Selain kisah Rutkita, pameran ini juga mengangkat cerita inovatif Yunita Ulim, pengrajin garam nipah dari Suku Moi di Sorong, Papua Barat. Dengan memanfaatkan pelepah pohon nipah yang tumbuh di rawa-rawa, Yunita menghasilkan produk garam hitam yang unik tanpa merusak ekosistem.
“Usaha seperti ini tidak akan berjalan jika hutan nipah yang mereka miliki musnah. Ini membuktikan bahwa kelestarian lingkungan dan keuntungan ekonomi bisa berjalan beriringan,” tambah Ayos.

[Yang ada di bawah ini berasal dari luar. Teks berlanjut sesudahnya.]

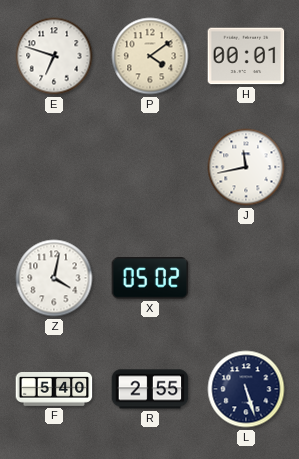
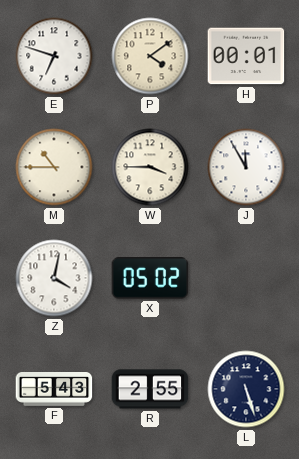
M: none -> 10:45
W: none -> 3:45
J: 11:43 -> 11:55
F: 5:40 -> 5:43
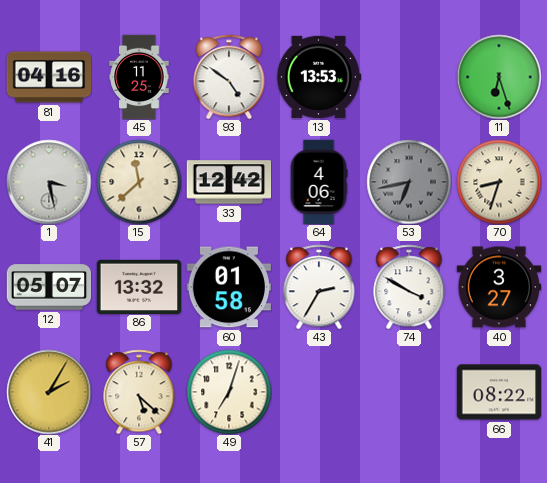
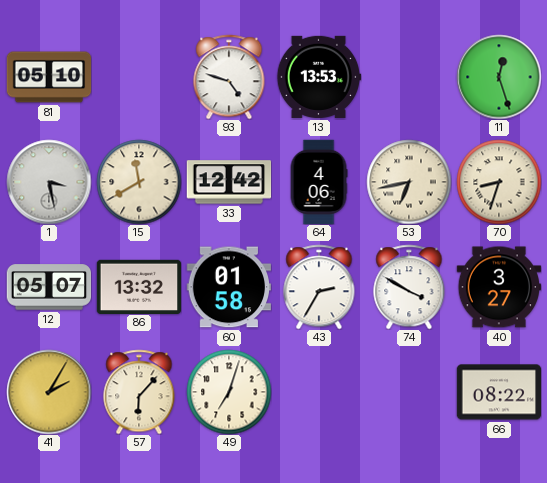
81: 04:16 -> 05:10
45: 11:25 -> none
93: 4:51 -> 4:48
11: 6:27 -> 12:27
15: 11:38 -> 11:40
53 dial: grey -> cream
57: 5:22 -> 6:07
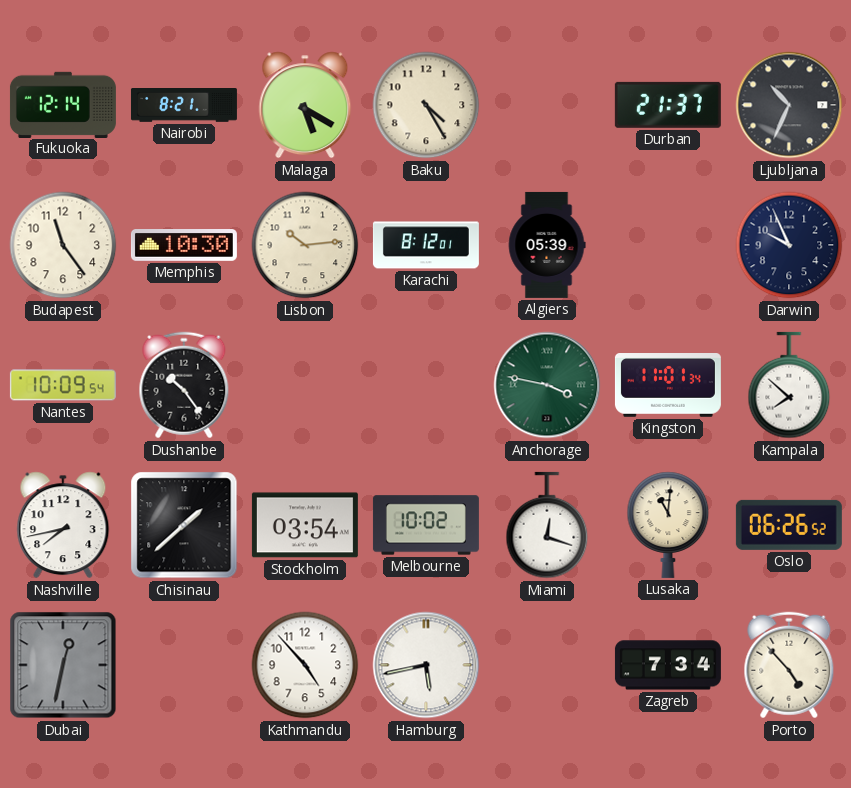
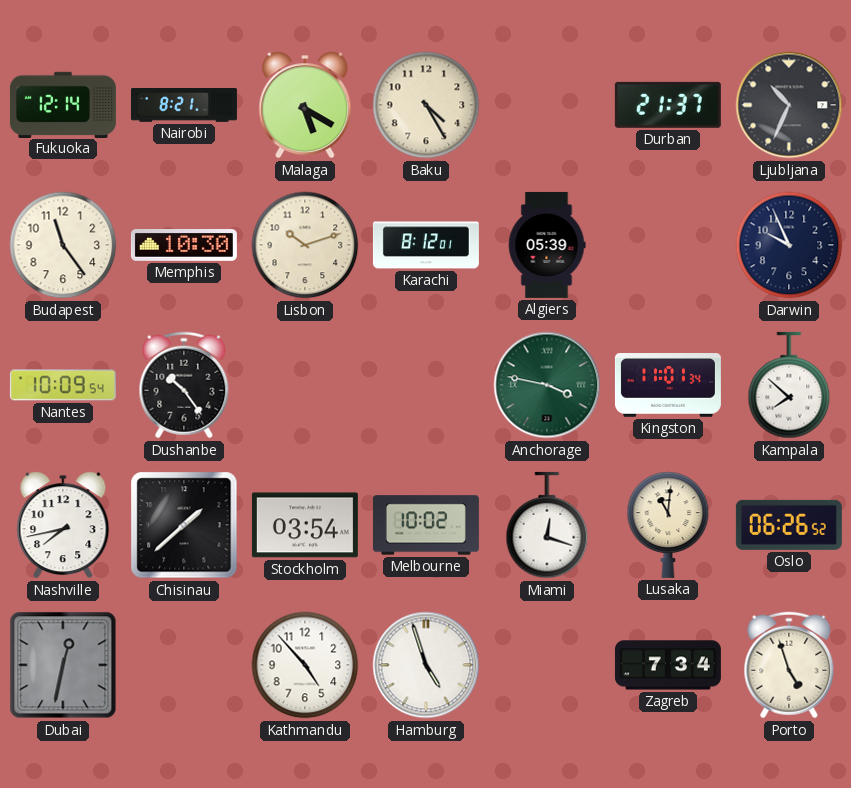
Lisbon: 10:14 -> 10:12
Hamburg: 5:43 -> 4:57
Porto: 4:53 -> 4:57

Ekspedisi Arah Singgah sendiri telah menjelajahi delapan wilayah di Indonesia, dari Sumatera Utara, Riau, Kalimantan Timur, Jawa Tengah, Bali, Nusa Tenggara Timur, hingga Papua Barat Daya dan Papua. Perjalanan ini menemukan berbagai praktik ekonomi restoratif yang dilakukan masyarakat adat.

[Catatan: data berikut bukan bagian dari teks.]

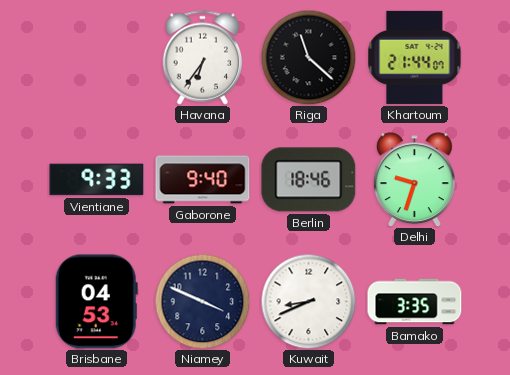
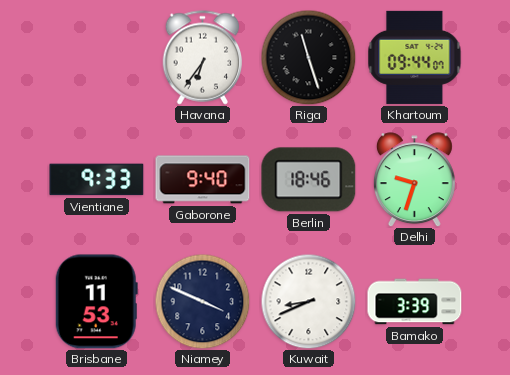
Riga: 11:22 -> 11:27
Khartoum: 21:44 -> 09:44
Brisbane: 04:53 -> 11:53
Bamako: 3:35 -> 3:39
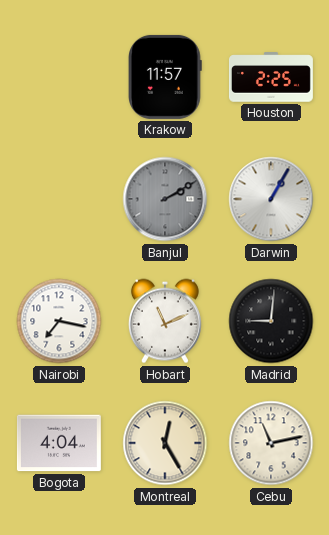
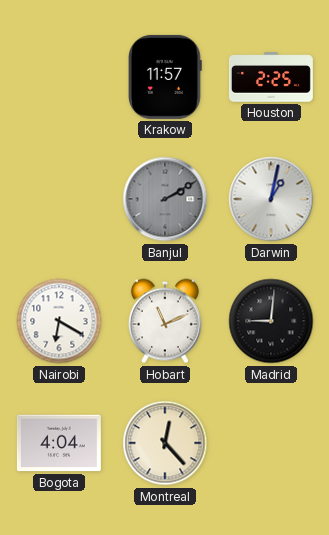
Darwin: 1:05 -> 1:02
Nairobi: 7:17 -> 6:20
Montreal: 12:25 -> 12:23
Cebu: 11:13 -> none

“Kami menggali cerita-cerita yang jarang atau bahkan tidak terdengar di media arus utama,” ujar Amai Hendrawan, Program Officer TelusuRI.
Ia mencontohkan bagaimana masyarakat adat mempraktikkan peralihan dengan berpindah yang tidak merusak tanah, serta memanen hasil hutan non-kayu seperti petai, nipah, rotan, dan madu.
Pameran yang terbuka untuk umum dan gratis ini tidak hanya menampilkan karya fotografi. TelusuRI juga menggelar diskusi publik, temu wicara, dan pemutaran video yang melibatkan pembicara serta komunitas lokal Yogyakarta. Salah satunya adalah penampilan musik Sape dari Ikatan Pelajar Mahasiswa Dayak Kutai Barat.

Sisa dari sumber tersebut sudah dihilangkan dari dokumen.